Record set
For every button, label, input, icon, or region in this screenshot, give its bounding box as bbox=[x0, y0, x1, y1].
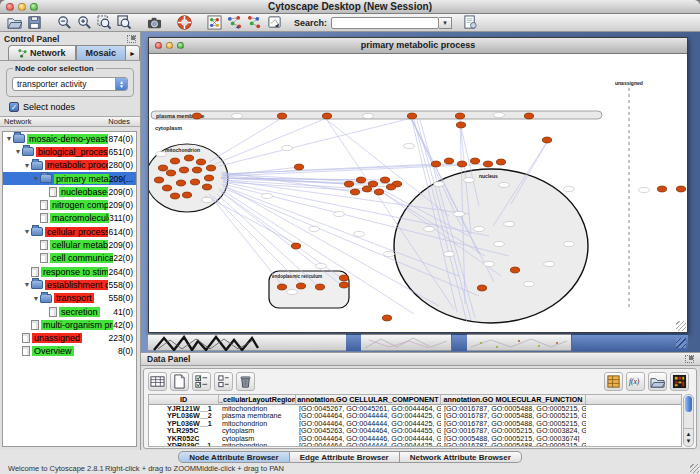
network-node[interactable] bbox=[204, 175, 213, 181]
network-node[interactable] bbox=[456, 122, 465, 128]
tree-row[interactable]: multi-organism pro42(0) bbox=[3, 318, 136, 331]
table-cell[interactable]: cytoplasm bbox=[219, 427, 296, 434]
expand-triangle-icon[interactable]: ▼ bbox=[14, 148, 22, 155]
network-edge[interactable] bbox=[205, 196, 296, 244]
table-cell[interactable]: cytoplasm bbox=[219, 435, 296, 442]
network-node[interactable] bbox=[496, 159, 505, 165]
tab-overflow-arrow-icon[interactable]: ► bbox=[126, 45, 140, 60]
column-header[interactable]: ID bbox=[149, 395, 219, 404]
background-window-titlebar[interactable] bbox=[452, 334, 467, 351]
tree-row-label[interactable]: establishment of lo bbox=[45, 280, 108, 290]
tree-row-label[interactable]: cellular process bbox=[45, 227, 108, 237]
network-node[interactable] bbox=[524, 113, 533, 119]
network-canvas[interactable]: plasma membranecytoplasmmitochondrionnuc… bbox=[149, 54, 687, 332]
tree-row-label[interactable]: macromolecule bbox=[50, 213, 109, 223]
network-node[interactable] bbox=[315, 284, 324, 290]
tab-edge-attribute-browser[interactable]: Edge Attribute Browser bbox=[290, 451, 400, 463]
network-node[interactable] bbox=[179, 167, 188, 173]
network-node[interactable] bbox=[277, 113, 286, 119]
column-header[interactable]: _cellularLayoutRegion bbox=[219, 395, 296, 404]
network-window-resize-grip[interactable] bbox=[676, 321, 686, 331]
table-cell[interactable]: [GO:0016787, GO:0005488, GO:0005215, G..… bbox=[441, 412, 586, 419]
network-node[interactable] bbox=[277, 284, 286, 290]
network-node[interactable] bbox=[368, 181, 377, 187]
tree-row[interactable]: unassigned223(0) bbox=[3, 331, 136, 344]
table-cell[interactable]: [GO:0044464, GO:0044444, GO:0044425, G..… bbox=[296, 442, 441, 447]
network-node[interactable] bbox=[192, 113, 201, 119]
network-node[interactable] bbox=[344, 181, 353, 187]
tree-row[interactable]: ▼establishment of lo558(0) bbox=[3, 278, 136, 291]
expand-triangle-icon[interactable]: ▼ bbox=[23, 228, 31, 235]
network-node[interactable] bbox=[350, 189, 359, 195]
background-window-titlebar[interactable] bbox=[572, 334, 688, 351]
background-window-fragment[interactable] bbox=[361, 334, 451, 351]
tree-row-label[interactable]: transport bbox=[54, 293, 94, 303]
table-cell[interactable]: [GO:0044464, GO:0044444, GO:0044425, G..… bbox=[296, 412, 441, 419]
table-cell[interactable]: YDR039C__1 bbox=[149, 442, 219, 447]
network-edge[interactable] bbox=[223, 164, 488, 176]
table-cell[interactable]: YKR052C bbox=[149, 435, 219, 442]
network-node[interactable] bbox=[477, 285, 486, 291]
network-node[interactable] bbox=[542, 137, 551, 143]
table-cell[interactable]: [GO:0045263, GO:0044464, GO:0044455, G..… bbox=[296, 427, 441, 434]
table-cell[interactable]: YPL036W__1 bbox=[149, 420, 219, 427]
tree-row-label[interactable]: mosaic-demo-yeast bbox=[27, 134, 108, 144]
network-edge[interactable] bbox=[209, 194, 282, 285]
tree-row[interactable]: ▼cellular process614(0) bbox=[3, 225, 136, 238]
function-builder-icon[interactable]: f(x) bbox=[626, 372, 645, 391]
tree-row[interactable]: Overview8(0) bbox=[3, 345, 136, 358]
network-node[interactable] bbox=[455, 113, 464, 119]
tree-row-label[interactable]: cell communicat bbox=[50, 253, 113, 263]
new-attribute-icon[interactable] bbox=[170, 372, 189, 391]
table-cell[interactable]: [GO:0016787, GO:0005488, GO:0005215, G..… bbox=[441, 405, 586, 412]
open-file-icon[interactable] bbox=[6, 15, 23, 31]
table-cell[interactable]: mitochondrion bbox=[219, 442, 296, 447]
table-row[interactable]: YJR121W__1mitochondrion[GO:0045267, GO:0… bbox=[149, 405, 681, 412]
network-node[interactable] bbox=[470, 158, 479, 164]
network-node[interactable] bbox=[162, 185, 171, 191]
network-node[interactable] bbox=[339, 282, 348, 288]
expand-triangle-icon[interactable]: ▼ bbox=[32, 175, 40, 182]
save-session-icon[interactable] bbox=[26, 15, 43, 31]
network-node[interactable] bbox=[382, 315, 391, 321]
table-cell[interactable]: plasma membrane bbox=[219, 412, 296, 419]
expand-triangle-icon[interactable]: ▼ bbox=[23, 162, 31, 169]
network-node[interactable] bbox=[192, 167, 201, 173]
tree-row-label[interactable]: biological_process bbox=[36, 147, 108, 157]
network-node[interactable] bbox=[431, 161, 440, 167]
network-node[interactable] bbox=[296, 283, 305, 289]
vizmapper-icon[interactable] bbox=[206, 15, 223, 31]
tree-row[interactable]: nitrogen compo209(0) bbox=[3, 198, 136, 211]
help-icon[interactable] bbox=[176, 15, 193, 31]
network-node[interactable] bbox=[196, 159, 205, 165]
network-window-titlebar[interactable]: primary metabolic process bbox=[149, 38, 687, 54]
delete-attribute-icon[interactable] bbox=[236, 372, 255, 391]
table-row[interactable]: YPL036W__1mitochondrion[GO:0044464, GO:0… bbox=[149, 420, 681, 427]
background-window-titlebar[interactable] bbox=[346, 334, 361, 351]
network-node[interactable] bbox=[510, 267, 519, 273]
table-cell[interactable]: [GO:0005488, GO:0005215, GO:0003674] bbox=[441, 435, 586, 442]
search-dropdown-icon[interactable]: ▾ bbox=[439, 17, 452, 29]
tree-row[interactable]: response to stimulu264(0) bbox=[3, 265, 136, 278]
network-view-window[interactable]: primary metabolic process plasma membran… bbox=[148, 37, 688, 333]
tree-row[interactable]: nucleobase-209(0) bbox=[3, 185, 136, 198]
column-header[interactable]: annotation.GO CELLULAR_COMPONENT bbox=[296, 395, 441, 404]
network-node[interactable] bbox=[386, 184, 395, 190]
tree-row[interactable]: macromolecule311(0) bbox=[3, 212, 136, 225]
tree-row-label[interactable]: response to stimulu bbox=[41, 267, 108, 277]
network-node[interactable] bbox=[294, 164, 303, 170]
import-attributes-icon[interactable] bbox=[648, 372, 667, 391]
network-node[interactable] bbox=[356, 177, 365, 183]
tree-row[interactable]: cellular metabo209(0) bbox=[3, 238, 136, 251]
network-node[interactable] bbox=[322, 113, 331, 119]
table-cell[interactable]: YLR295C bbox=[149, 427, 219, 434]
merge-network-icon[interactable] bbox=[246, 15, 263, 31]
network-node[interactable] bbox=[206, 165, 215, 171]
table-cell[interactable]: [GO:0016787, GO:0005488, GO:0005215, G..… bbox=[441, 420, 586, 427]
network-node[interactable] bbox=[676, 186, 685, 192]
background-window-fragment[interactable] bbox=[148, 334, 346, 351]
table-cell[interactable]: [GO:0016787, GO:0005488, GO:0005215, G..… bbox=[441, 442, 586, 447]
heatmap-icon[interactable] bbox=[670, 372, 689, 391]
import-network-icon[interactable] bbox=[226, 15, 243, 31]
float-panel-icon[interactable] bbox=[127, 35, 136, 43]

Task to complete
The expected result is every record above, word for word, with no pictures in it.

Exercise result
For every button, label, input, icon, or region in this screenshot, give its bounding box as bbox=[x0, y0, x1, y1].
network-node[interactable] bbox=[204, 175, 213, 181]
network-node[interactable] bbox=[456, 122, 465, 128]
tree-row[interactable]: multi-organism pro42(0) bbox=[3, 318, 136, 331]
table-cell[interactable]: cytoplasm bbox=[219, 427, 296, 434]
expand-triangle-icon[interactable]: ▼ bbox=[14, 148, 22, 155]
network-edge[interactable] bbox=[205, 196, 296, 244]
table-cell[interactable]: cytoplasm bbox=[219, 435, 296, 442]
network-node[interactable] bbox=[496, 159, 505, 165]
tab-overflow-arrow-icon[interactable]: ► bbox=[126, 45, 140, 60]
column-header[interactable]: ID bbox=[149, 395, 219, 404]
background-window-titlebar[interactable] bbox=[452, 334, 467, 351]
tree-row-label[interactable]: establishment of lo bbox=[45, 280, 108, 290]
tree-row-label[interactable]: cellular process bbox=[45, 227, 108, 237]
network-node[interactable] bbox=[524, 113, 533, 119]
network-canvas[interactable]: plasma membranecytoplasmmitochondrionnuc… bbox=[149, 54, 687, 332]
tree-row-label[interactable]: macromolecule bbox=[50, 213, 109, 223]
network-node[interactable] bbox=[315, 284, 324, 290]
tab-edge-attribute-browser[interactable]: Edge Attribute Browser bbox=[290, 451, 400, 463]
network-node[interactable] bbox=[179, 167, 188, 173]
network-node[interactable] bbox=[277, 113, 286, 119]
column-header[interactable]: _cellularLayoutRegion bbox=[219, 395, 296, 404]
network-window-resize-grip[interactable] bbox=[676, 321, 686, 331]
table-cell[interactable]: [GO:0016787, GO:0005488, GO:0005215, G..… bbox=[441, 412, 586, 419]
network-node[interactable] bbox=[277, 284, 286, 290]
network-node[interactable] bbox=[368, 181, 377, 187]
tree-row[interactable]: unassigned223(0) bbox=[3, 331, 136, 344]
table-cell[interactable]: [GO:0044464, GO:0044444, GO:0044425, G..… bbox=[296, 442, 441, 447]
network-node[interactable] bbox=[192, 113, 201, 119]
network-node[interactable] bbox=[344, 181, 353, 187]
tree-row[interactable]: ▼establishment of lo558(0) bbox=[3, 278, 136, 291]
expand-triangle-icon[interactable]: ▼ bbox=[23, 228, 31, 235]
network-node[interactable] bbox=[350, 189, 359, 195]
background-window-titlebar[interactable] bbox=[572, 334, 688, 351]
background-window-fragment[interactable] bbox=[361, 334, 451, 351]
tree-row-label[interactable]: transport bbox=[54, 293, 94, 303]
table-cell[interactable]: [GO:0044464, GO:0044444, GO:0044425, G..… bbox=[296, 412, 441, 419]
table-cell[interactable]: YDR039C__1 bbox=[149, 442, 219, 447]
network-edge[interactable] bbox=[223, 164, 488, 176]
table-cell[interactable]: YKR052C bbox=[149, 435, 219, 442]
network-node[interactable] bbox=[477, 285, 486, 291]
network-node[interactable] bbox=[542, 137, 551, 143]
table-cell[interactable]: [GO:0045263, GO:0044464, GO:0044455, G..… bbox=[296, 427, 441, 434]
table-cell[interactable]: YPL036W__1 bbox=[149, 420, 219, 427]
tree-row-label[interactable]: mosaic-demo-yeast bbox=[27, 134, 108, 144]
network-edge[interactable] bbox=[209, 194, 282, 285]
tree-row[interactable]: ▼cellular process614(0) bbox=[3, 225, 136, 238]
function-builder-icon[interactable]: f(x) bbox=[626, 372, 645, 391]
tree-row[interactable]: Overview8(0) bbox=[3, 345, 136, 358]
network-node[interactable] bbox=[455, 113, 464, 119]
tree-row-label[interactable]: cell communicat bbox=[50, 253, 113, 263]
new-attribute-icon[interactable] bbox=[170, 372, 189, 391]
table-cell[interactable]: [GO:0016787, GO:0005488, GO:0005215, G..… bbox=[441, 405, 586, 412]
open-file-icon[interactable] bbox=[6, 15, 23, 31]
table-cell[interactable]: mitochondrion bbox=[219, 442, 296, 447]
table-row[interactable]: YJR121W__1mitochondrion[GO:0045267, GO:0… bbox=[149, 405, 681, 412]
network-node[interactable] bbox=[470, 158, 479, 164]
network-node[interactable] bbox=[162, 185, 171, 191]
network-node[interactable] bbox=[339, 282, 348, 288]
expand-triangle-icon[interactable]: ▼ bbox=[32, 175, 40, 182]
save-session-icon[interactable] bbox=[26, 15, 43, 31]
network-node[interactable] bbox=[382, 315, 391, 321]
table-cell[interactable]: plasma membrane bbox=[219, 412, 296, 419]
expand-triangle-icon[interactable]: ▼ bbox=[23, 162, 31, 169]
network-node[interactable] bbox=[192, 167, 201, 173]
tree-row-label[interactable]: biological_process bbox=[36, 147, 108, 157]
network-node[interactable] bbox=[431, 161, 440, 167]
network-node[interactable] bbox=[296, 283, 305, 289]
vizmapper-icon[interactable] bbox=[206, 15, 223, 31]
tree-row[interactable]: nitrogen compo209(0) bbox=[3, 198, 136, 211]
help-icon[interactable] bbox=[176, 15, 193, 31]
network-node[interactable] bbox=[196, 159, 205, 165]
network-window-titlebar[interactable]: primary metabolic process bbox=[149, 38, 687, 54]
delete-attribute-icon[interactable] bbox=[236, 372, 255, 391]
table-row[interactable]: YPL036W__1mitochondrion[GO:0044464, GO:0… bbox=[149, 420, 681, 427]
background-window-titlebar[interactable] bbox=[346, 334, 361, 351]
network-node[interactable] bbox=[510, 267, 519, 273]
table-cell[interactable]: [GO:0005488, GO:0005215, GO:0003674] bbox=[441, 435, 586, 442]
search-dropdown-icon[interactable]: ▾ bbox=[439, 17, 452, 29]
tree-row[interactable]: response to stimulu264(0) bbox=[3, 265, 136, 278]
network-view-window[interactable]: primary metabolic process plasma membran… bbox=[148, 37, 688, 333]
tree-row[interactable]: nucleobase-209(0) bbox=[3, 185, 136, 198]
column-header[interactable]: annotation.GO CELLULAR_COMPONENT bbox=[296, 395, 441, 404]
network-node[interactable] bbox=[386, 184, 395, 190]
tree-row[interactable]: macromolecule311(0) bbox=[3, 212, 136, 225]
tree-row-label[interactable]: response to stimulu bbox=[41, 267, 108, 277]
network-node[interactable] bbox=[294, 164, 303, 170]
import-attributes-icon[interactable] bbox=[648, 372, 667, 391]
network-node[interactable] bbox=[356, 177, 365, 183]
tree-row[interactable]: cellular metabo209(0) bbox=[3, 238, 136, 251]
network-node[interactable] bbox=[322, 113, 331, 119]
table-cell[interactable]: YLR295C bbox=[149, 427, 219, 434]
merge-network-icon[interactable] bbox=[246, 15, 263, 31]
network-node[interactable] bbox=[206, 165, 215, 171]
table-cell[interactable]: [GO:0016787, GO:0005488, GO:0005215, G..… bbox=[441, 420, 586, 427]
network-node[interactable] bbox=[676, 186, 685, 192]
background-window-fragment[interactable] bbox=[148, 334, 346, 351]
table-cell[interactable]: [GO:0016787, GO:0005488, GO:0005215, G..… bbox=[441, 442, 586, 447]
heatmap-icon[interactable] bbox=[670, 372, 689, 391]
import-network-icon[interactable] bbox=[226, 15, 243, 31]
float-panel-icon[interactable] bbox=[127, 35, 136, 43]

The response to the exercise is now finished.